UPSC Mains General Studies Paper – 1 Mains 2020The Freedom Struggle- Its various stages and important contributors/contributions from different parts of the country.
Structure of the Question
- In Introduction,
- Cite briefly how movements were different from post-1920’s – different ideological strands.
- In Body,
- Elaborate new ideologies and mass penetration.
- Discuss about Marxist ideology, RSS and CPI emergence, participation of labor class, peasantry, women, and backward classes to attest the expanding social base.
- Conclude by comparing the earlier social base and change in the ideology of Indian National Congress.
Indian Freedom Movement which initially signified disorganization and irregular protests, after its expansion and addition of different ideological strands took the form of a structure with different ideological bodies competing and complementing each other in the process to achieve ultimate goal of freedom .The events and changes which manifested in the decade were seminal as they remarkably changed the course of the freedom struggle.
Ideologies that influenced freedom struggle
- The revolutionaries wanted complete independence and envisioned the State as what it would be after freedom.
- They put in great efforts to mobilise students, workers and peasants to be the driving force behind a mass struggle with a specific endeavour.
- Funds were raised through different ventures, for instance, the Kakori train robbery.
- Bhagat Singh’s Punjab Naujawan Sabha, Sachin Sanyal and Jogesh Chandra Chatterji stirred up the youth.
The working class participated in the movement with a definite intention to realize social equality.
- MN Roy was the driving force behind the ideology which attracted many Indian intellectuals and thus Communist party of India was founded in 1925.
- It brought the Freedom struggle to the International Arena and garnered the support of world Organizations.
Post-1922, communalism reared its ugly head and the country was repeatedly plunged into communal riots. Old communal organizations were revived and fresh ones were founded. The Muslim League and Hindu Mahasabha began to further their vested interests.
The Labour Ideology
- People belonging to this ideology participated in the Non-Cooperation movement through the Cotton Mill workers strike in Bombay during 1919 and 1920.
- The legalization of labour unions by the Indian Trade Union Act in 1926 gave thrust to their activity.
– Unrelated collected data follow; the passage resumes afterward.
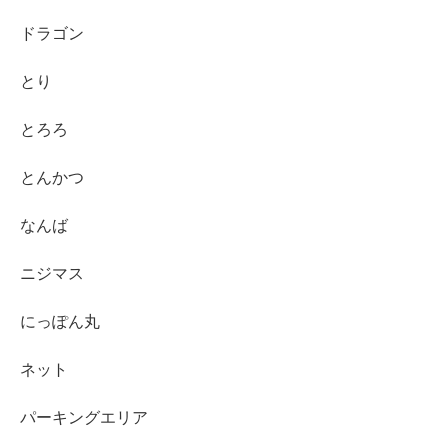
ドラゴン
とり
とろろ
とんかつ
なんば
ニジマス
にっぽん丸
ネット
パーキングエリア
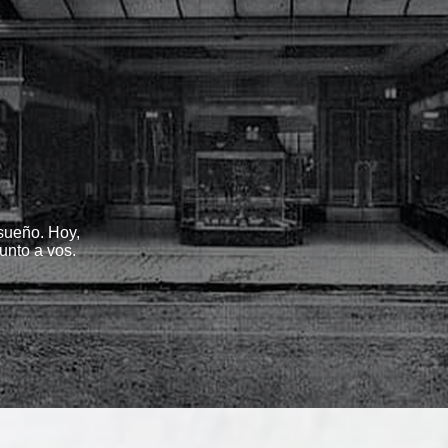
ueño. Hoy,
unto a vos.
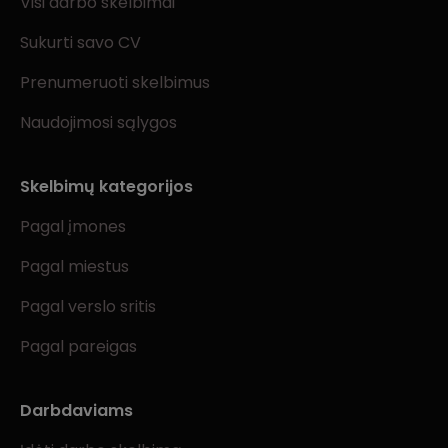
Visi darbo skelbimai
Sukurti savo CV
Prenumeruoti skelbimus
Naudojimosi sąlygos
Skelbimų kategorijos
Pagal įmones
Pagal miestus
Pagal verslo sritis
Pagal pareigas
Darbdaviams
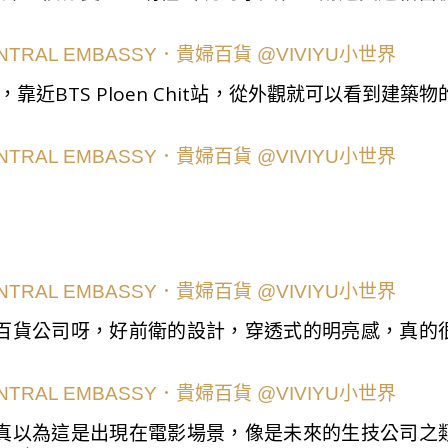
it路上，靠近BTS Ploen Chit站，從外觀就可以看到建築物
百貨公司呀，好前衛的設計，穿透式的明亮感，真的
真以為這是出現在電影場景，像是未來的生技公司之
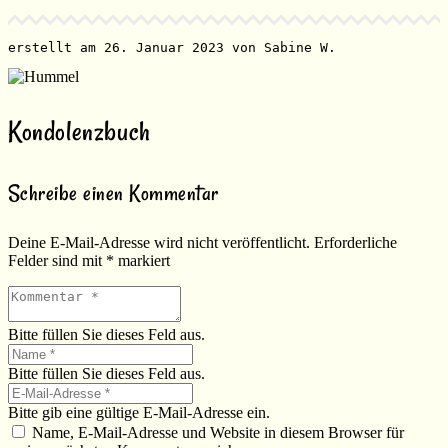
erstellt am 26. Januar 2023 von Sabine W.
Kondolenzbuch
Schreibe einen Kommentar
Deine E-Mail-Adresse wird nicht veröffentlicht.
Erforderliche
Felder sind mit
*
markiert
Bitte füllen Sie dieses Feld aus.
Bitte füllen Sie dieses Feld aus.
Bitte gib eine gültige E-Mail-Adresse ein.
Name, E-Mail-Adresse und Website in diesem Browser für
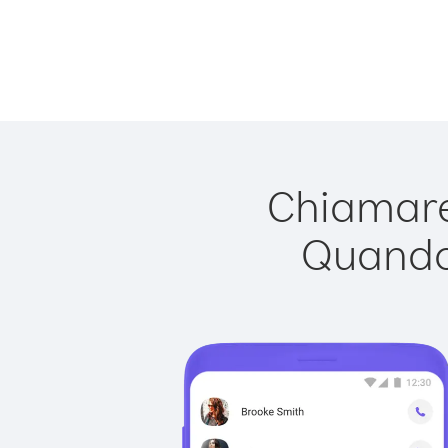
Chiamare
Quando 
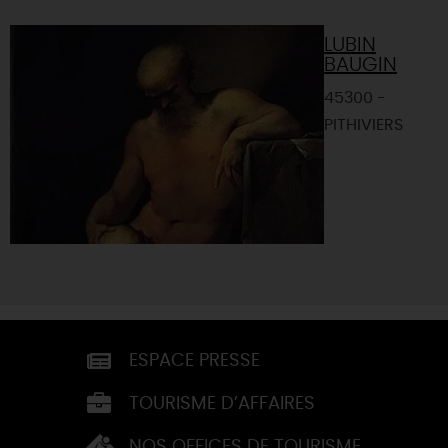
LUBIN
BAUGIN
45300 -
PITHIVIERS
ESPACE PRESSE
TOURISME D’AFFAIRES
NOS OFFICES DE TOURISME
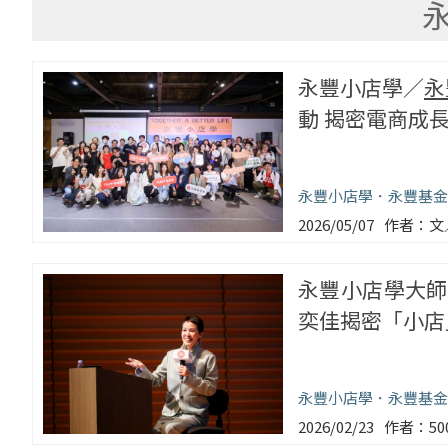
永豐小店學／
永
動 揭密電商成
永豐小店學
永豐基金
2026/05/07
文
永豐小店學大師
奕佳揭密「小店
永豐小店學
永豐基金
2026/02/23
5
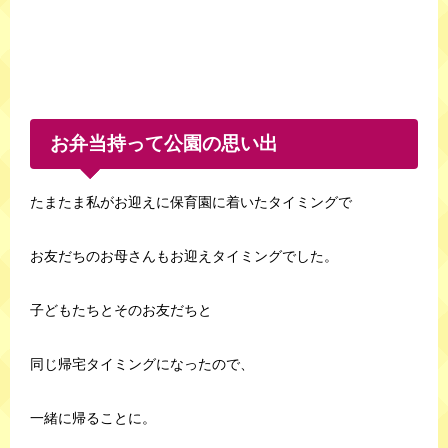
お弁当持って公園の思い出
たまたま私がお迎えに保育園に着いたタイミングで
お友だちのお母さんもお迎えタイミングでした。
子どもたちとそのお友だちと
同じ帰宅タイミングになったので、
一緒に帰ることに。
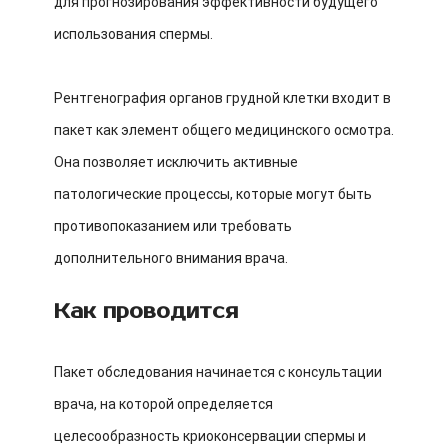
для прогнозирования эффективности будущего
использования спермы.
Рентгенография органов грудной клетки входит в
пакет как элемент общего медицинского осмотра.
Она позволяет исключить активные
патологические процессы, которые могут быть
противопоказанием или требовать
дополнительного внимания врача.
Как проводится
Пакет обследования начинается с консультации
врача, на которой определяется
целесообразность криоконсервации спермы и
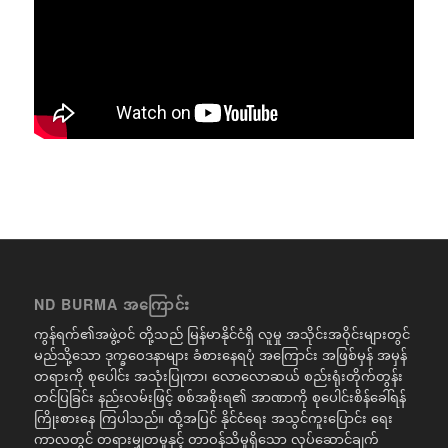
ND BURMA အကြောင်း
ကွန်ရက်၏အဖွဲ့ဝင် တို့သည် မြန်မာနိုင်ငံရှိ လူမှု အသိုင်းအဝိုင်းများတွင်
မည်သို့သော ဒုက္ခဝေဒနာများ ခံစားနေရပုံ အကြောင်း အဖြစ်မှန် အမှန်
တရားကို စုပေါင်း အသုံးပြုကာ၊ လောလောဆယ် စည်းရုံးတိုက်တွန်း
တင်ပြခြင်း နည်းလမ်းဖြင့် စစ်အစိုးရ၏ အာဏာကို စုပေါင်းစိန်ခေါ်ရန်
ကြိုးစားနေ ကြပါသည်။ ထို့အပြင် နိုင်ငံရေး အသွင်ကူးပြောင်း ရေး
ကာလတွင် တရားမျှတမှုနှင့် တာဝန်သိမှုရှိသော လုပ်ဆောင်ချက်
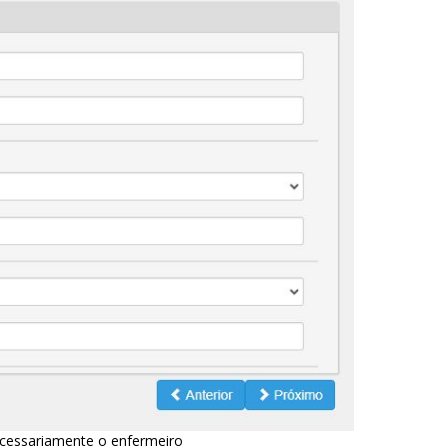
ecessariamente o enfermeiro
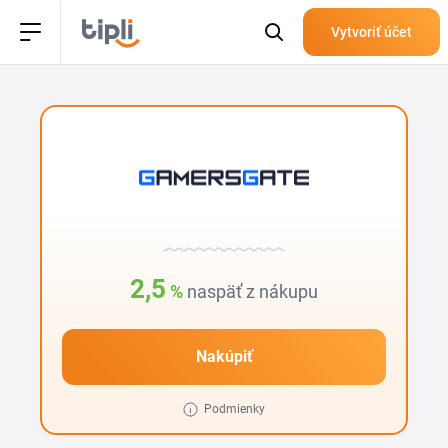
Vytvoriť účet
2,5
%
naspäť z nákupu
Nakúpiť
Podmienky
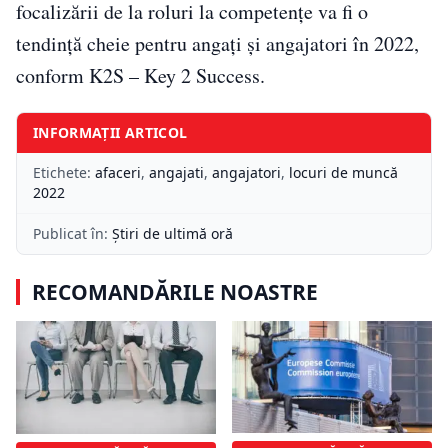
focalizării de la roluri la competenţe va fi o
tendinţă cheie pentru angați și angajatori în 2022,
conform K2S – Key 2 Success.
INFORMAȚII ARTICOL
Etichete:
afaceri
,
angajati
,
angajatori
,
locuri de muncă
2022
Publicat în:
Știri de ultimă oră
RECOMANDĂRILE NOASTRE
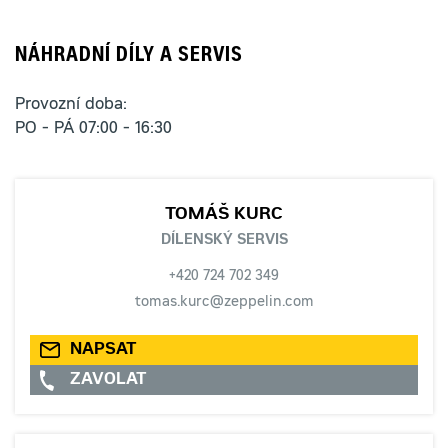
NÁHRADNÍ DÍLY A SERVIS
Provozní doba:
PO - PÁ 07:00 - 16:30
TOMÁŠ KURC
DÍLENSKÝ SERVIS
+420 724 702 349
tomas.kurc@zeppelin.com
NAPSAT
ZAVOLAT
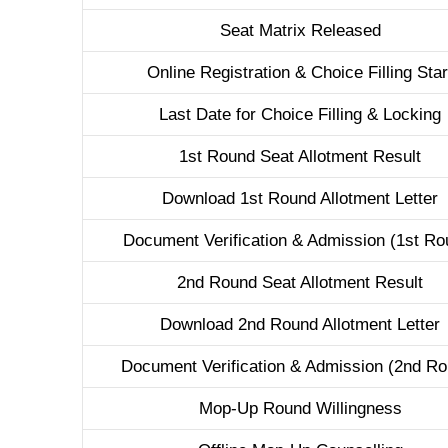
Seat Matrix Released
Online Registration & Choice Filling Star
Last Date for Choice Filling & Locking
1st Round Seat Allotment Result
Download 1st Round Allotment Letter
Document Verification & Admission (1st Ro
2nd Round Seat Allotment Result
Download 2nd Round Allotment Letter
Document Verification & Admission (2nd Ro
Mop-Up Round Willingness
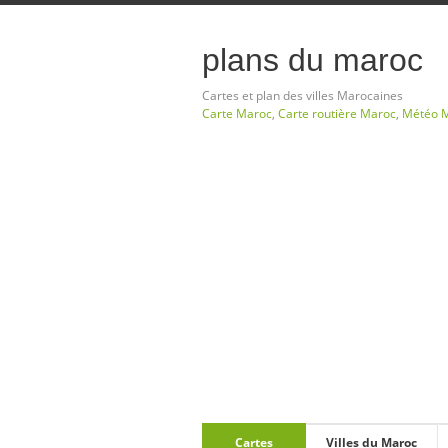
plans du maroc
Cartes et plan des villes Marocaines
Carte Maroc
,
Carte routière Maroc
,
Météo 
Cartes
Villes du Maroc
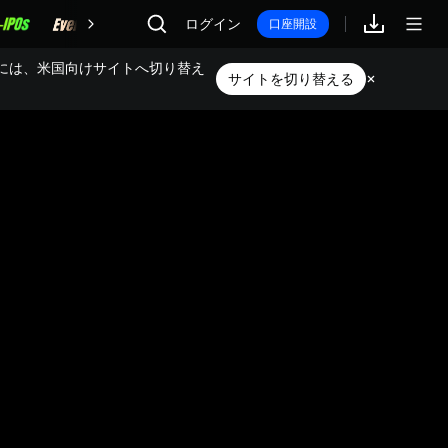
報酬
ログイン
口座開設
には、米国向けサイトへ切り替え
サイトを切り替える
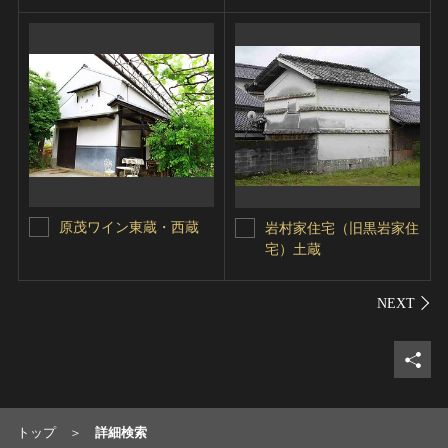
原茂ワイン東蔵・西蔵
岩村家住宅（旧黒岩家住
宅）土蔵
シェ
トップ
詳細検索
- The Labour strike during the Civil Disobedience Movement and strike of Great Indian Peninsular Railway in 1930 was a major blow to the British.
- Women participation has been improved with Gandhian methods and organizations like All Indian Women’s association came to the popular front.
- Active participation was seen in Non-cooperation and civil disobedience.
The failure of peaceful mediums had frustrated the youth. They began to mobilise with secret organisationslikeHindustan Republican Association (1923) andHindustan Socialist Republican Association (1928). RamPrasad Bismil, Ashfaqull Khan, Chandrashekhar Azad, Bhagat Singh among others actively engaged in anti-colonial activities and encouraged youth to join the cause.
- Between 1920 and 1940, peasant organizations arose.
- The first organization to be founded was the Bihar Provincial Kisan Sabha (1929) and in 1936 the All-India Kisan Sabha.
- The peasants organized by the Sabha demanded freedom from economic exploitation for peasants, workers, and all other exploited classes.
- At the time of Independence, the two most classical cases of peasant movements, namely the Tebhaga movement (1946-47) and the Telangana movement (1946-51).
Expansion of Social Base
Gandhiji for the first time made the national movement a mass movement. People from every background began to participate in the protests. Peasants (Eka movement), tribal (Alluri Sitaram Raju) vigorously engaged in challenging the authority of British rule. Due to this new awakening, the suppressed social classes asserted their right in society. Movements like Vaikom Satyagraha of Kerala (1924), Adi-dharma movement of Punjab (1926) were the outcome of the aspirations of the suppressed and Dalits.
Earlier, the freedom struggle, with a narrow social base, was largely confined to the middle-class and elites. The 1920s witnessed the expansion of the social base and people from every stratum began to associate themselves with it through different ideological dimensions. The participation of masses made the struggle more vibrant and inclusive.